«Una de las principáles calidádes, que no solo adornan, sino compónen qualquier Idióma, es la Orthographía, porque sin ella no se puede comprehender bien lo que se escribe, ni se puede percebir con la claridád conveniente lo que se quiere dár à entender». ¿Ve el lector muchas faltas de ortografía en esta cita? Si bien puede apreciar varias contradicciones con las normas ortográficas hoy en vigor, no las hay con lo que se consideraba correcto cuando fue escrito este texto. Pertenece al «Discurso proemial de la Orthographía de la Lengua Castellana», que la Academia Española publicó en el primer volumen del Diccionario de autoridades (1726). Eran las primeras normas ortográficas de la institución, creada solo trece años antes, aunque varios autores la habían precedido en su intento de poner orden en la forma de escribir el español.

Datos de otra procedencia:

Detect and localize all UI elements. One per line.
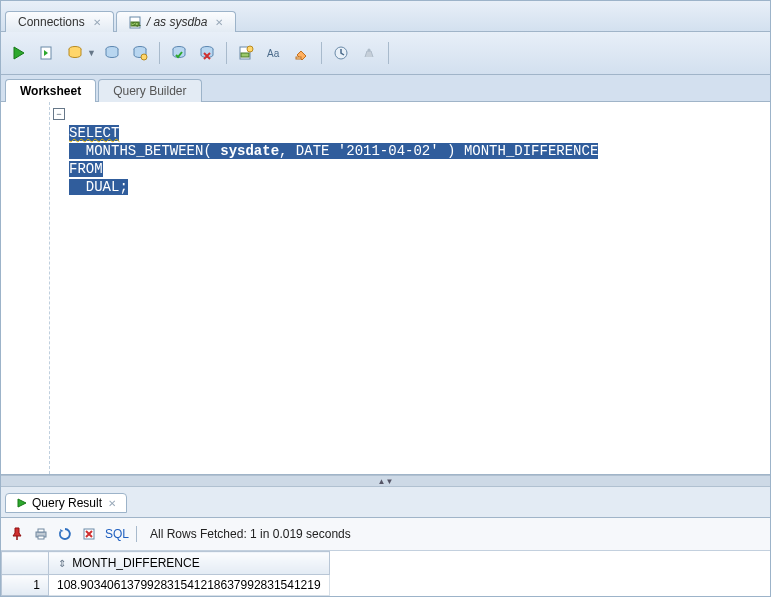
tab-session[interactable]: SQL / as sysdba ✕: [116, 11, 237, 32]
app-root: { "tabs": { "connections": { "label": "C…: [0, 0, 771, 597]
close-icon[interactable]: ✕: [108, 498, 116, 509]
svg-text:SQL: SQL: [132, 22, 142, 27]
code-line-4: DUAL;: [69, 179, 128, 195]
print-button[interactable]: [31, 524, 51, 544]
sql-code: SELECT MONTHS_BETWEEN( sysdate, DATE '20…: [69, 106, 766, 214]
top-tab-bar: Connections ✕ SQL / as sysdba ✕: [1, 1, 770, 32]
uppercase-button[interactable]: Aa: [262, 41, 286, 65]
rollback-button[interactable]: [195, 41, 219, 65]
column-header[interactable]: ⇕ MONTH_DIFFERENCE: [49, 552, 330, 575]
toolbar-separator: [321, 42, 322, 64]
run-button[interactable]: [7, 41, 31, 65]
toolbar-separator: [136, 526, 137, 542]
svg-point-12: [247, 46, 253, 52]
sql-tuning-button[interactable]: [128, 41, 152, 65]
result-tab-bar: Query Result ✕: [1, 487, 770, 518]
svg-rect-14: [296, 57, 301, 59]
tab-connections[interactable]: Connections ✕: [5, 11, 114, 32]
result-toolbar: SQL All Rows Fetched: 1 in 0.019 seconds: [1, 518, 770, 551]
tab-query-builder[interactable]: Query Builder: [98, 79, 201, 102]
code-line-3: FROM: [69, 161, 103, 177]
cancel-button[interactable]: [79, 524, 99, 544]
clear-button[interactable]: [290, 41, 314, 65]
settings-button[interactable]: [357, 41, 381, 65]
explain-plan-button[interactable]: [63, 41, 87, 65]
row-number-header[interactable]: [2, 552, 49, 575]
worksheet-tab-bar: Worksheet Query Builder: [1, 75, 770, 102]
split-handle[interactable]: ▲▼: [1, 475, 770, 487]
tab-label: Query Result: [32, 496, 102, 510]
toolbar-separator: [159, 42, 160, 64]
main-toolbar: ▼ Aa: [1, 32, 770, 75]
autotrace-button[interactable]: [100, 41, 124, 65]
result-grid[interactable]: ⇕ MONTH_DIFFERENCE 1 108.903406137992831…: [1, 551, 770, 596]
history-button[interactable]: [329, 41, 353, 65]
pin-button[interactable]: [7, 524, 27, 544]
toolbar-separator: [226, 42, 227, 64]
sql-editor[interactable]: − SELECT MONTHS_BETWEEN( sysdate, DATE '…: [1, 102, 770, 475]
unshared-worksheet-button[interactable]: [234, 41, 258, 65]
fetch-status: All Rows Fetched: 1 in 0.019 seconds: [150, 527, 351, 541]
run-script-button[interactable]: [35, 41, 59, 65]
tab-worksheet[interactable]: Worksheet: [5, 79, 96, 102]
code-line-1: SELECT: [69, 125, 119, 141]
svg-rect-11: [241, 53, 249, 57]
svg-rect-20: [38, 536, 44, 539]
row-number-cell: 1: [2, 575, 49, 596]
refresh-button[interactable]: [55, 524, 75, 544]
tab-label: Connections: [18, 15, 85, 29]
dropdown-arrow-icon[interactable]: ▼: [87, 48, 96, 58]
svg-point-7: [141, 54, 147, 60]
column-label: MONTH_DIFFERENCE: [72, 556, 199, 570]
editor-gutter: [1, 102, 50, 474]
code-line-2: MONTHS_BETWEEN( sysdate, DATE '2011-04-0…: [69, 143, 598, 159]
sort-icon: ⇕: [57, 558, 67, 569]
fold-toggle-icon[interactable]: −: [53, 108, 65, 120]
close-icon[interactable]: ✕: [215, 17, 223, 28]
toolbar-separator: [388, 42, 389, 64]
table-row[interactable]: 1 108.9034061379928315412186379928315412…: [2, 575, 330, 596]
svg-rect-19: [38, 529, 44, 532]
tab-label: Worksheet: [20, 84, 81, 98]
tab-label: Query Builder: [113, 84, 186, 98]
tab-label: / as sysdba: [147, 15, 208, 29]
sql-link[interactable]: SQL: [105, 527, 129, 541]
sql-file-icon: SQL: [129, 15, 143, 29]
commit-button[interactable]: [167, 41, 191, 65]
close-icon[interactable]: ✕: [93, 17, 101, 28]
tab-query-result[interactable]: Query Result ✕: [5, 493, 127, 513]
svg-text:Aa: Aa: [267, 48, 280, 59]
value-cell: 108.903406137992831541218637992831541219: [49, 575, 330, 596]
svg-point-16: [367, 49, 370, 52]
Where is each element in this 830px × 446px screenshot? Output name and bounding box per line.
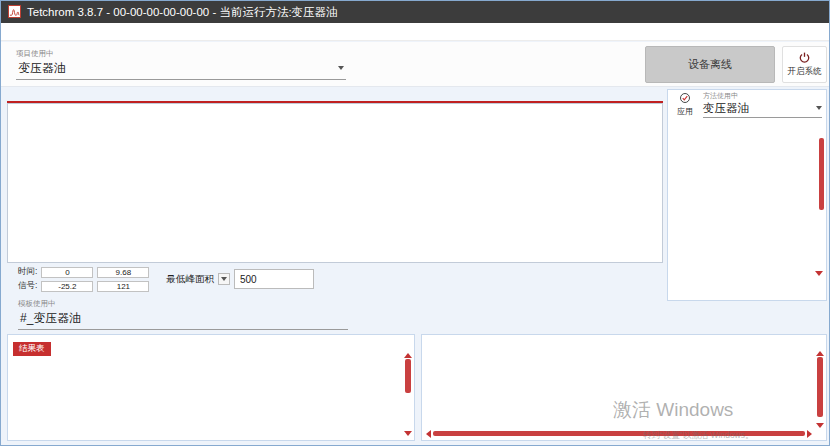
device-offline-button[interactable]: 设备离线 (645, 46, 775, 83)
time-signal-fields: 时间: 0 9.68 信号: -25.2 121 (18, 266, 149, 292)
detector-status-wrap (672, 143, 822, 169)
menu-bar (1, 23, 829, 41)
method-combo[interactable]: 方法使用中 变压器油 (703, 91, 822, 118)
signal-to-box: 121 (97, 281, 149, 292)
method-tabs (672, 119, 822, 133)
template-value: #_变压器油 (20, 310, 81, 327)
chevron-down-icon[interactable] (338, 66, 344, 70)
time-to-box: 9.68 (97, 267, 149, 278)
check-circle-icon (679, 92, 691, 106)
signal-tab-bar (7, 88, 663, 101)
title-bar: Tetchrom 3.8.7 - 00-00-00-00-00-00 - 当前运… (1, 1, 829, 23)
signal-from-box: -25.2 (41, 281, 93, 292)
window-title: Tetchrom 3.8.7 - 00-00-00-00-00-00 - 当前运… (27, 5, 338, 20)
secondary-toolbar: 模板使用中 #_变压器油 (7, 297, 663, 331)
chevron-down-icon[interactable] (816, 106, 822, 110)
project-value: 变压器油 (18, 60, 66, 77)
method-apply-label: 应用 (677, 106, 693, 117)
template-combo[interactable]: 模板使用中 #_变压器油 (18, 299, 348, 330)
definition-panel (421, 334, 827, 441)
method-panel: 应用 方法使用中 变压器油 (667, 89, 827, 301)
power-on-button[interactable]: 开启系统 (782, 46, 827, 83)
definition-hscrollbar[interactable] (426, 430, 812, 437)
method-value: 变压器油 (703, 101, 749, 116)
power-label: 开启系统 (788, 66, 822, 78)
min-area-dropdown[interactable] (218, 273, 230, 285)
results-badge: 结果表 (13, 342, 51, 356)
template-label: 模板使用中 (18, 299, 348, 309)
peak-tools-row: 时间: 0 9.68 信号: -25.2 121 最低峰面积 (7, 265, 663, 293)
chromatogram-chart[interactable] (7, 103, 663, 263)
project-label: 项目使用中 (16, 49, 346, 59)
min-peak-area-label: 最低峰面积 (166, 273, 214, 286)
min-area-input[interactable] (234, 269, 314, 289)
method-label: 方法使用中 (703, 91, 822, 101)
project-combo[interactable]: 项目使用中 变压器油 (16, 49, 346, 80)
time-from-box: 0 (41, 267, 93, 278)
status-scroll-down-icon[interactable] (815, 262, 823, 280)
app-logo-icon (8, 5, 21, 20)
definition-vscrollbar[interactable] (816, 351, 824, 428)
signal-label: 信号: (18, 280, 37, 292)
power-icon (798, 51, 811, 66)
min-peak-area-field: 最低峰面积 (166, 269, 314, 289)
method-scrollbar[interactable] (819, 138, 824, 210)
method-apply-button[interactable]: 应用 (672, 92, 698, 117)
time-label: 时间: (18, 266, 37, 278)
results-panel: 结果表 (7, 334, 415, 441)
results-vscrollbar[interactable] (404, 353, 412, 436)
app-window: Tetchrom 3.8.7 - 00-00-00-00-00-00 - 当前运… (0, 0, 830, 446)
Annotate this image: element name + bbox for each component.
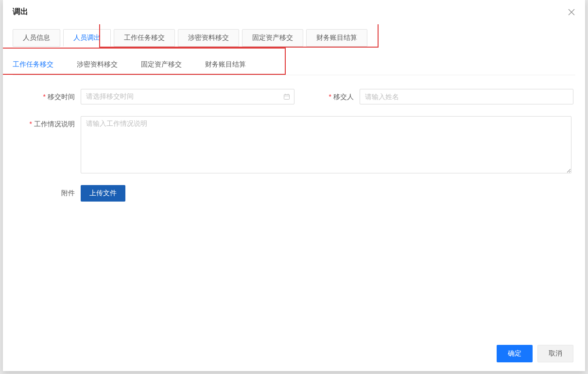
tab-personnel-info[interactable]: 人员信息 — [13, 29, 60, 47]
form-item-transfer-person: 移交人 — [321, 89, 573, 104]
subtab-work-task-handover[interactable]: 工作任务移交 — [13, 55, 53, 75]
sub-tabs: 工作任务移交 涉密资料移交 固定资产移交 财务账目结算 — [13, 55, 575, 75]
tab-financial-settlement[interactable]: 财务账目结算 — [306, 29, 367, 47]
modal-header: 调出 — [3, 0, 585, 24]
work-description-textarea[interactable] — [81, 116, 571, 173]
close-button[interactable] — [568, 8, 575, 16]
form-item-work-description: 工作情况说明 — [13, 116, 571, 173]
confirm-button[interactable]: 确定 — [497, 345, 533, 362]
close-icon — [568, 9, 575, 16]
tab-confidential-handover[interactable]: 涉密资料移交 — [178, 29, 239, 47]
tab-work-task-handover[interactable]: 工作任务移交 — [114, 29, 175, 47]
label-transfer-person: 移交人 — [321, 89, 360, 104]
modal-body: 人员信息 人员调出 工作任务移交 涉密资料移交 固定资产移交 财务账目结算 工作… — [3, 24, 585, 339]
label-attachment: 附件 — [13, 185, 81, 201]
modal-title: 调出 — [13, 7, 28, 17]
svg-rect-2 — [284, 95, 290, 100]
transfer-person-input[interactable] — [360, 89, 573, 104]
cancel-button[interactable]: 取消 — [537, 345, 573, 362]
transfer-time-input[interactable]: 请选择移交时间 — [81, 89, 294, 104]
subtab-fixed-assets-handover[interactable]: 固定资产移交 — [141, 55, 182, 75]
form-item-transfer-time: 移交时间 请选择移交时间 — [13, 89, 294, 104]
form-row-2: 工作情况说明 — [13, 116, 575, 173]
tab-personnel-transfer[interactable]: 人员调出 — [63, 29, 111, 47]
label-work-description: 工作情况说明 — [13, 116, 81, 132]
form-item-attachment: 附件 上传文件 — [13, 185, 125, 202]
subtab-financial-settlement[interactable]: 财务账目结算 — [205, 55, 246, 75]
subtab-confidential-handover[interactable]: 涉密资料移交 — [77, 55, 118, 75]
primary-tabs: 人员信息 人员调出 工作任务移交 涉密资料移交 固定资产移交 财务账目结算 — [13, 29, 575, 47]
form-row-3: 附件 上传文件 — [13, 185, 575, 202]
label-transfer-time: 移交时间 — [13, 89, 81, 104]
modal-dialog: 调出 人员信息 人员调出 工作任务移交 涉密资料移交 固定资产移交 财务账目结算… — [3, 0, 585, 371]
modal-footer: 确定 取消 — [3, 339, 585, 371]
transfer-time-placeholder: 请选择移交时间 — [86, 92, 134, 101]
upload-button[interactable]: 上传文件 — [81, 185, 125, 202]
calendar-icon — [283, 93, 290, 100]
form-row-1: 移交时间 请选择移交时间 移交人 — [13, 89, 575, 104]
tab-fixed-assets-handover[interactable]: 固定资产移交 — [242, 29, 303, 47]
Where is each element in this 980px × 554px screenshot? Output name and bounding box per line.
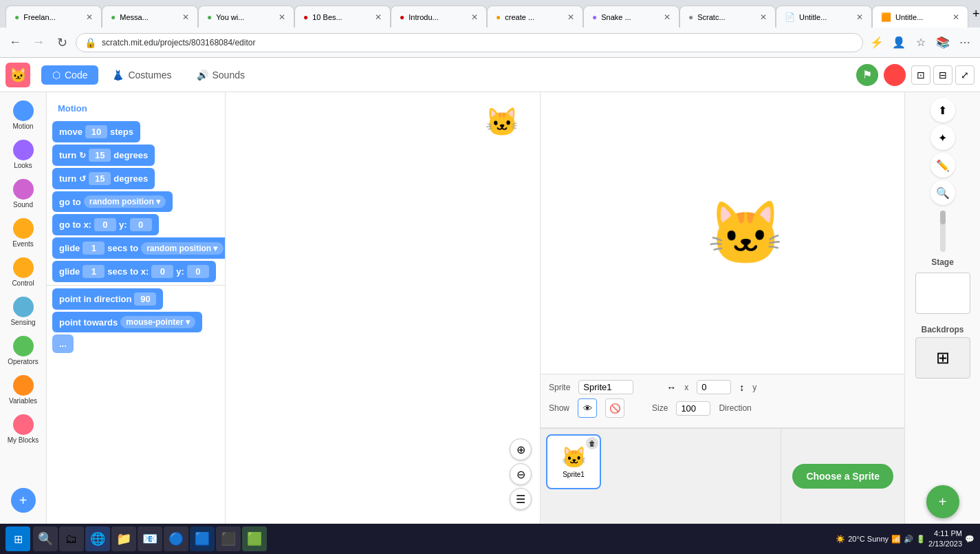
taskbar-edge[interactable]: 🔵	[164, 526, 188, 551]
tab-close-untitled2[interactable]: ✕	[952, 12, 959, 22]
tab-intro[interactable]: ● Introdu... ✕	[391, 6, 487, 28]
turn-cw-degrees-input[interactable]	[89, 149, 111, 162]
new-tab-button[interactable]: +	[968, 7, 980, 21]
tab-untitled2[interactable]: 🟧 Untitle... ✕	[872, 6, 968, 28]
taskbar-mail[interactable]: 📧	[138, 526, 162, 551]
tab-close-you[interactable]: ✕	[279, 12, 285, 22]
sprite-thumb-sprite1[interactable]: 🗑 🐱 Sprite1	[546, 434, 601, 489]
tab-you[interactable]: ● You wi... ✕	[198, 6, 294, 28]
notifications-icon[interactable]: 💬	[965, 535, 974, 544]
block-turn-cw[interactable]: turn ↻ degrees	[52, 145, 219, 166]
taskbar-canva[interactable]: 🟩	[242, 526, 267, 551]
category-events[interactable]: Events	[3, 215, 44, 251]
side-add-button[interactable]: ✦	[930, 125, 955, 150]
stage-scrollbar[interactable]	[940, 211, 946, 252]
choose-sprite-button[interactable]: Choose a Sprite	[792, 464, 893, 489]
taskbar-search[interactable]: 🔍	[33, 526, 58, 551]
glide-xy-secs-input[interactable]	[83, 265, 105, 278]
category-operators[interactable]: Operators	[3, 333, 44, 368]
side-upload-button[interactable]: ⬆	[930, 98, 955, 122]
sprite-delete-button[interactable]: 🗑	[586, 437, 598, 449]
tab-close-10best[interactable]: ✕	[375, 12, 382, 22]
tab-freelancer[interactable]: ● Freelan... ✕	[6, 6, 102, 28]
show-visible-button[interactable]: 👁	[578, 398, 597, 418]
star-icon[interactable]: ☆	[911, 33, 930, 52]
category-myblocks[interactable]: My Blocks	[3, 412, 44, 447]
scripting-area[interactable]: 🐱 ⊕ ⊖ ☰	[226, 92, 540, 524]
taskbar-chrome[interactable]: 🌐	[85, 526, 110, 551]
backdrop-thumbnail[interactable]: ⊞	[915, 337, 970, 379]
back-button[interactable]: ←	[6, 33, 25, 52]
address-bar[interactable]: 🔒 scratch.mit.edu/projects/803168084/edi…	[76, 33, 863, 52]
more-icon[interactable]: ⋯	[955, 33, 974, 52]
normal-stage-button[interactable]: ⊟	[933, 65, 952, 85]
taskbar-vscode[interactable]: 🟦	[190, 526, 215, 551]
goto-x-input[interactable]	[94, 218, 116, 231]
taskbar-terminal[interactable]: ⬛	[216, 526, 241, 551]
side-search-button[interactable]: 🔍	[930, 180, 955, 205]
small-stage-button[interactable]: ⊡	[911, 65, 930, 85]
tab-costumes[interactable]: 👗 Costumes	[101, 65, 182, 85]
taskbar-explorer[interactable]: 📁	[111, 526, 136, 551]
size-input[interactable]	[676, 401, 710, 416]
tab-close-freelancer[interactable]: ✕	[86, 12, 93, 22]
block-goto-xy[interactable]: go to x: y:	[52, 214, 219, 235]
tab-close-messages[interactable]: ✕	[182, 12, 189, 22]
tab-close-untitled1[interactable]: ✕	[856, 12, 863, 22]
taskbar-time[interactable]: 4:11 PM 2/13/2023	[928, 529, 962, 550]
goto-dropdown[interactable]: random position ▾	[84, 195, 166, 208]
block-goto-menu[interactable]: go to random position ▾	[52, 191, 219, 212]
stage-thumbnail[interactable]	[915, 273, 970, 314]
tab-code[interactable]: ⬡ Code	[41, 65, 98, 85]
move-steps-input[interactable]	[85, 125, 107, 138]
glide-menu-secs-input[interactable]	[83, 242, 105, 255]
tab-close-create[interactable]: ✕	[567, 12, 574, 22]
block-point-towards[interactable]: point towards mouse-pointer ▾	[52, 312, 219, 332]
category-looks[interactable]: Looks	[3, 137, 44, 172]
floating-add-sprite-button[interactable]: +	[926, 485, 959, 518]
tab-untitled1[interactable]: 📄 Untitle... ✕	[776, 6, 872, 28]
block-move[interactable]: move steps	[52, 121, 219, 142]
tab-sounds[interactable]: 🔊 Sounds	[186, 65, 256, 85]
collections-icon[interactable]: 📚	[933, 33, 952, 52]
tab-scratch[interactable]: ● Scratc... ✕	[679, 6, 776, 28]
category-variables[interactable]: Variables	[3, 372, 44, 407]
category-motion[interactable]: Motion	[3, 98, 44, 133]
zoom-out-button[interactable]: ⊖	[510, 463, 532, 485]
fullscreen-button[interactable]: ⤢	[955, 65, 974, 85]
glide-menu-dropdown[interactable]: random position ▾	[141, 242, 223, 255]
zoom-in-button[interactable]: ⊕	[510, 438, 532, 460]
point-dir-input[interactable]	[134, 292, 156, 306]
tab-close-intro[interactable]: ✕	[471, 12, 478, 22]
tab-create[interactable]: ● create ... ✕	[487, 6, 583, 28]
turn-ccw-degrees-input[interactable]	[89, 172, 111, 185]
tab-close-snake[interactable]: ✕	[664, 12, 671, 22]
block-turn-ccw[interactable]: turn ↺ degrees	[52, 168, 219, 189]
glide-xy-x-input[interactable]	[151, 265, 173, 278]
red-stop-button[interactable]	[884, 64, 906, 86]
block-point-direction[interactable]: point in direction	[52, 288, 219, 310]
reload-button[interactable]: ↻	[52, 33, 72, 52]
extensions-icon[interactable]: ⚡	[867, 33, 886, 52]
sprite-name-input[interactable]	[578, 380, 633, 394]
category-control[interactable]: Control	[3, 255, 44, 290]
tab-close-scratch[interactable]: ✕	[760, 12, 767, 22]
block-glide-xy[interactable]: glide secs to x: y:	[52, 261, 219, 282]
start-button[interactable]: ⊞	[6, 526, 30, 551]
tab-snake[interactable]: ● Snake ... ✕	[583, 6, 679, 28]
glide-xy-y-input[interactable]	[187, 265, 209, 278]
category-sensing[interactable]: Sensing	[3, 294, 44, 329]
tab-messages[interactable]: ● Messa... ✕	[102, 6, 198, 28]
green-flag-button[interactable]: ⚑	[856, 64, 878, 86]
extensions-button[interactable]: +	[11, 488, 36, 513]
goto-y-input[interactable]	[130, 218, 152, 231]
zoom-fit-button[interactable]: ☰	[510, 488, 532, 510]
show-hidden-button[interactable]: 🚫	[605, 398, 624, 418]
x-coord-input[interactable]	[697, 380, 731, 394]
block-glide-menu[interactable]: glide secs to random position ▾	[52, 237, 219, 259]
forward-button[interactable]: →	[29, 33, 48, 52]
tab-10best[interactable]: ● 10 Bes... ✕	[294, 6, 391, 28]
point-towards-dropdown[interactable]: mouse-pointer ▾	[120, 316, 195, 328]
category-sound[interactable]: Sound	[3, 176, 44, 211]
taskbar-taskview[interactable]: 🗂	[59, 526, 84, 551]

La ortografía es una convención, plasmada en unas reglas, que regula la escritura de una lengua. Como tal convención, puede modificarse, y de hecho se cambia, generalmente para ganar simplicidad, eficacia y coherencia y para responder a situaciones nuevas. Un ejemplo: dos signos hoy dobles, los de exclamación (¡!) y de interrogración (¿?), eran sencillos en las normas del Diccionario de autoridades (!, ?) y se colocaban al final del período al que afectaban («O immensa Bondád de Dios! O tiempos! O costumbres!», «Como no respondes à lo que se te pregunta?»).
La Academia escribía en aquel primer cuarto del siglo XVIII el verbo haber con v y majestad con g («Fenecida esta primera obligación, se dispuso imprimir los estatútos que su Magestad havía aprobado»). Ya en 1734 cambió a haber y un siglo después a majestad.
A la mayoría de los hablantes les escandaliza hoy el mínimo cambio en la norma, si llegan a tener noticia de la novedad. Extremadamente conservadores, se aferran a las reglas aprendidas en sus más o menos lejanos años escolares. Sin embargo, una lengua, que tarda siglos en moldearse, nunca llega a estar concluida.